People Remember Experiences, Not Information

The human brain is not optimised for memorising abstract information. It is optimised for remembering experiences — especially emotionally significant ones. This has profound implications for course designers. Content delivered as dry information is likely to be forgotten quickly. Content delivered through story, analogy, case study, and application is far more likely to be retained and acted upon.

Every lesson you create should ask: what is the experience I am creating for my learner? Not just what information am I delivering, but what will they feel, imagine, or discover during this lesson? The more experiential your teaching, the more memorable and impactful it will be.

Spaced Repetition Beats Massed Learning

One of the most well-established findings in learning science is the spacing effect: information revisited across multiple sessions, with time intervals between them, is retained far better than information crammed into a single intensive session. This has direct implications for how you structure your course content.

Instead of covering a concept once and moving on, design your course so that key concepts are introduced, revisited in different contexts, and applied in multiple exercises throughout the programme. Each time a student encounters a concept in a slightly new form, their understanding deepens and the retention strengthens.

Active Learning Beats Passive Consumption

Watching a video is passive. Answering a quiz question is active. Writing a response to a reflection prompt is active. Applying a framework to a real project is active. The more active the learning experience, the deeper the encoding in memory and the stronger the transfer to real-world application.

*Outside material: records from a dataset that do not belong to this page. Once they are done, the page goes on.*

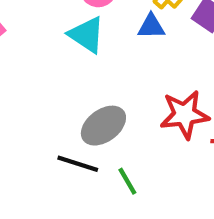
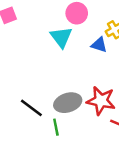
gray ellipse: (103, 126) -> (68, 103), moved

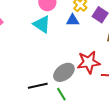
black line: (31, 108) -> (38, 86), turned -30

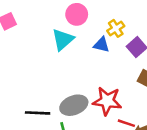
cyan triangle: (42, 24) -> (63, 40), turned 30

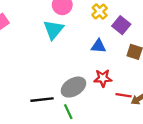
blue triangle: (101, 45) -> (98, 46), moved
red star: (107, 101) -> (103, 78), size x0.7

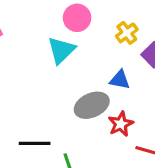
red star: (103, 78) -> (121, 124), turned -30
gray ellipse: (73, 87) -> (92, 105), moved

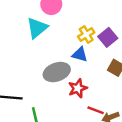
yellow cross: (127, 33) -> (86, 34), moved

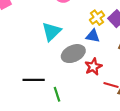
cyan triangle: (37, 28) -> (51, 32), moved

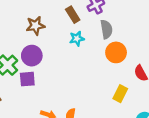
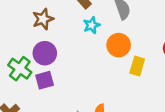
orange circle: (116, 52) -> (119, 45), moved
yellow rectangle: (120, 94) -> (137, 66), moved

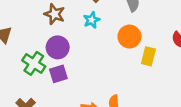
brown star: (43, 19) -> (54, 14), turned -30
cyan star: (92, 25) -> (92, 20), moved

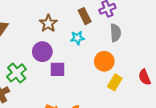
green cross: (34, 63) -> (17, 73), moved
purple square: (58, 74) -> (57, 69), moved

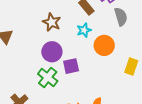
orange circle: (104, 61) -> (104, 45), moved
green cross: (17, 73) -> (48, 77), moved

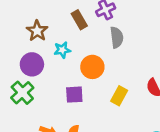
cyan star: (84, 30) -> (62, 50), moved
purple square: (71, 66) -> (74, 95), moved

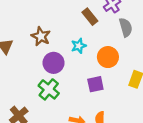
brown star: (37, 31) -> (41, 36), moved

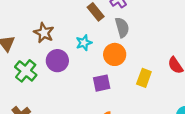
gray semicircle: (126, 27) -> (122, 27), moved
green cross: (49, 89) -> (26, 71), moved

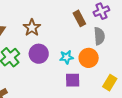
cyan star: (84, 43) -> (66, 57), moved

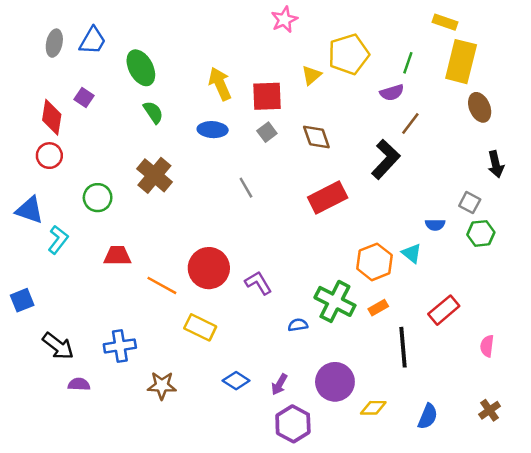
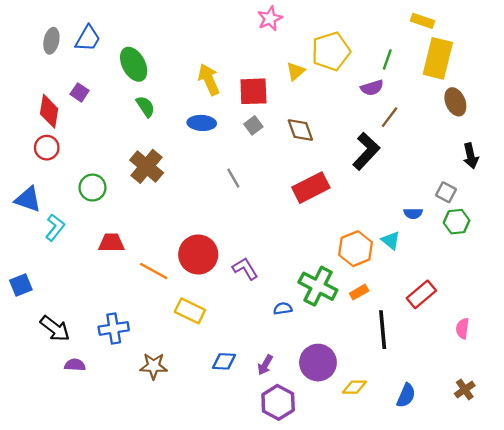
blue diamond: (236, 381) -> (224, 361), turned -30

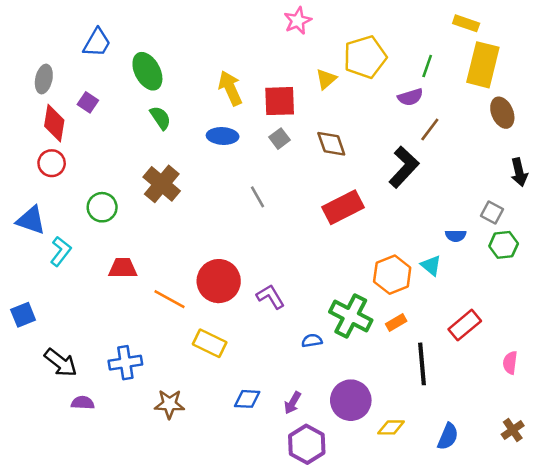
gray ellipse: (51, 41) -> (44, 79), moved

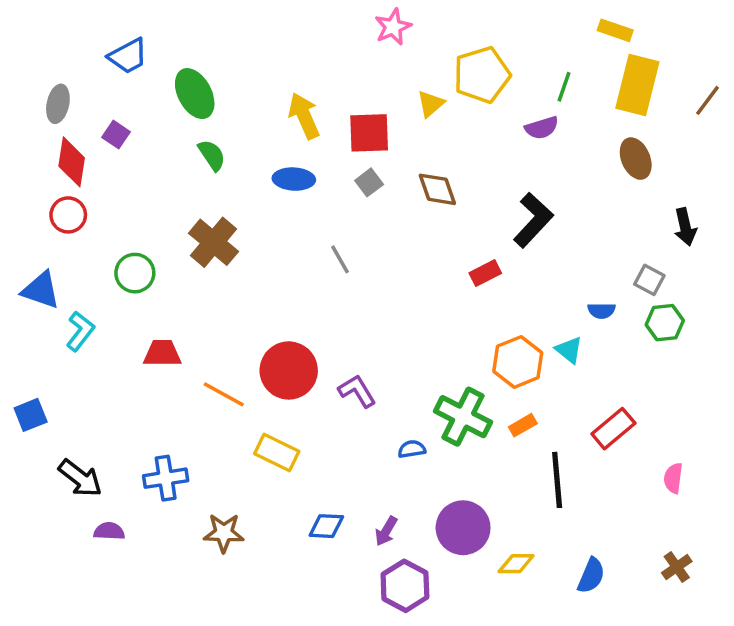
blue trapezoid: (97, 43) -> (128, 56), turned 32
brown ellipse: (502, 113) -> (636, 159), moved
brown line: (430, 130) -> (707, 100), moved
red rectangle: (343, 207) -> (485, 273), moved, size x0.6

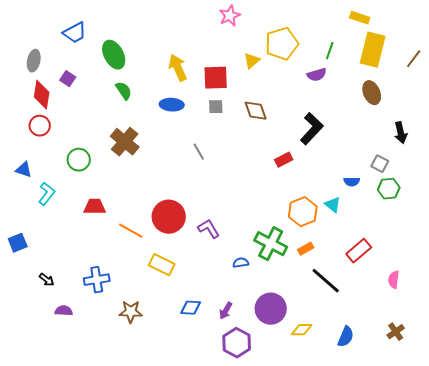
gray square: (369, 182) -> (216, 107), turned 35
blue triangle: (41, 290) -> (24, 170), size x0.7
black arrow: (80, 478) -> (47, 280), size x0.6
black line: (557, 480) -> (326, 281), turned -44

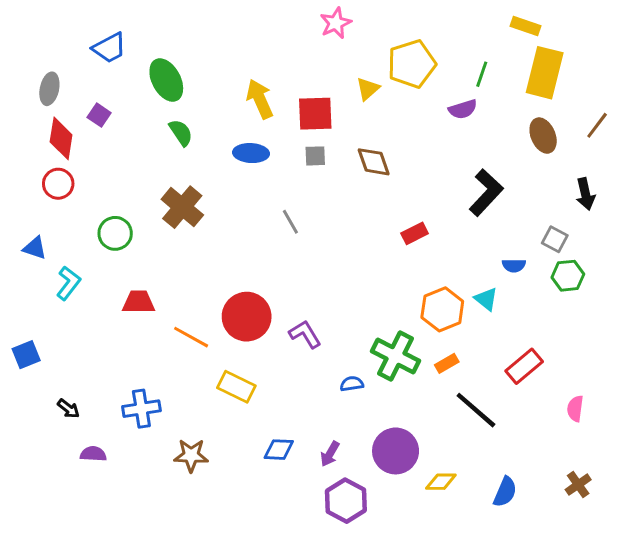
brown line: (414, 59) -> (597, 125), moved
black L-shape: (312, 129) -> (486, 192), moved

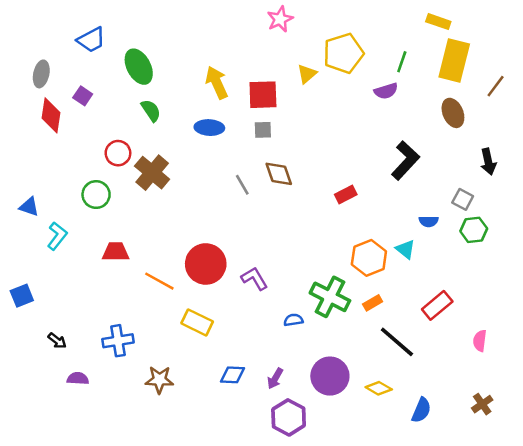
brown line: (597, 125) -> (496, 86), moved
brown diamond: (374, 162) -> (279, 174), moved
red circle: (58, 184) -> (118, 153), moved
yellow diamond: (441, 482) -> (379, 388), moved, turned 30

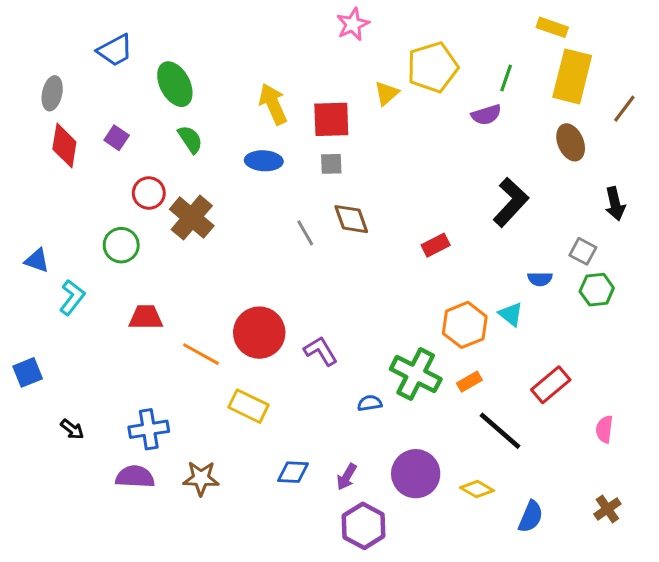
purple square: (83, 96) -> (117, 138), moved
purple semicircle: (78, 378) -> (135, 477), moved, size x1.4

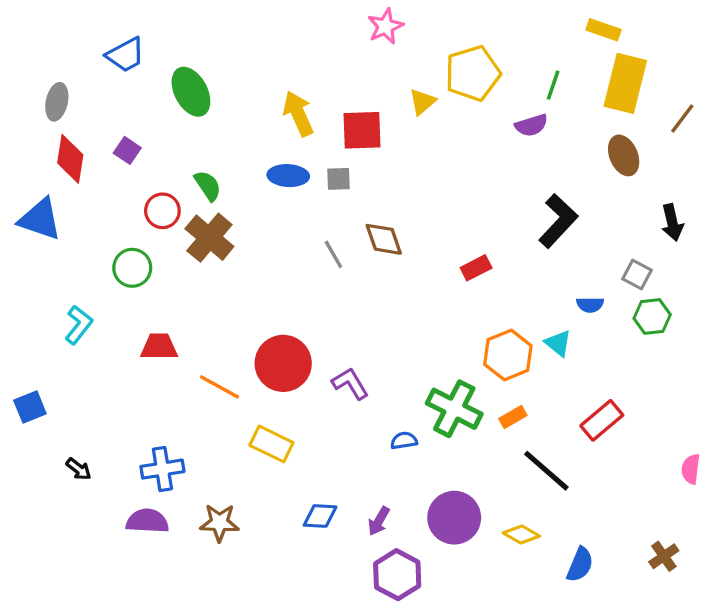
green semicircle: (190, 139) -> (208, 186), moved
gray square: (331, 164) -> (339, 179), moved
blue triangle: (37, 260) -> (40, 219), moved, size x1.6
pink semicircle: (604, 429) -> (691, 469), moved

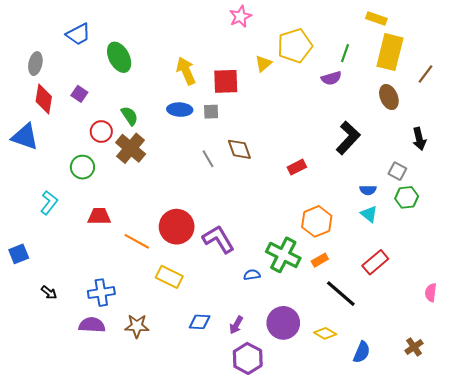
cyan triangle: (558, 343) -> (369, 214), moved
purple L-shape: (350, 384) -> (218, 239), size x1.4

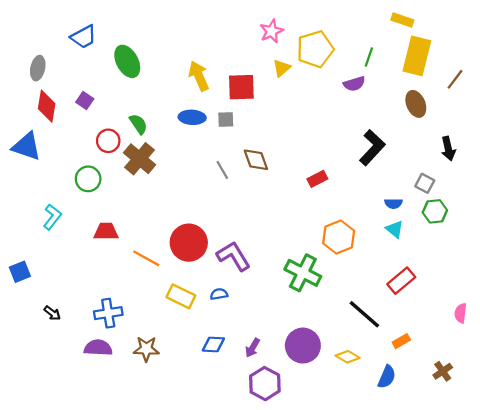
pink star: (240, 16) -> (272, 31), moved
orange rectangle: (320, 260) -> (401, 341), moved
blue semicircle: (252, 275) -> (219, 294), moved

Design for active engagement at every turn. Include worksheets that require students to apply concepts to their specific situation. Add checkpoints and reflections between modules. Create assignments that produce something real — a plan, a draft, a prototype, a decision — rather than just demonstrating comprehension of theory.

Emotional Safety Enables Deep Learning

Adults learn best when they feel psychologically safe — when they are not afraid of being judged, ridiculed, or dismissed for asking “stupid” questions or sharing imperfect work. Creating that safety is one of the most important responsibilities of an online educator.

In practical terms, this means celebrating effort and progress, not just outcomes. It means explicitly normalising struggle and mistake-making as part of the learning process. It means creating community norms where vulnerability is respected and questions are welcomed. When learners feel safe, they engage more deeply, take more risks, and ultimately learn more completely.

Relevance Is the Gateway to Engagement

Adult learners, in particular, need to see the direct relevance of what they are learning to their real lives and goals. Abstract knowledge that cannot be connected to a personal application is quickly filed in the “interesting but not useful” category — and forgotten.

Design every lesson with explicit relevance in mind. At the start of each lesson, tell students why this matters and what they will be able to do with it. At the end, invite them to identify how they will apply it in the next 48 hours. That “within 48 hours” application window is critical — the sooner a new concept is applied, the stronger the learning becomes.

Great online educators are not just experts in their subject matter. They are students of how learning works. And at Primeversity, both dimensions are considered essential to building courses and coaching programmes that deliver genuine, lasting transformation.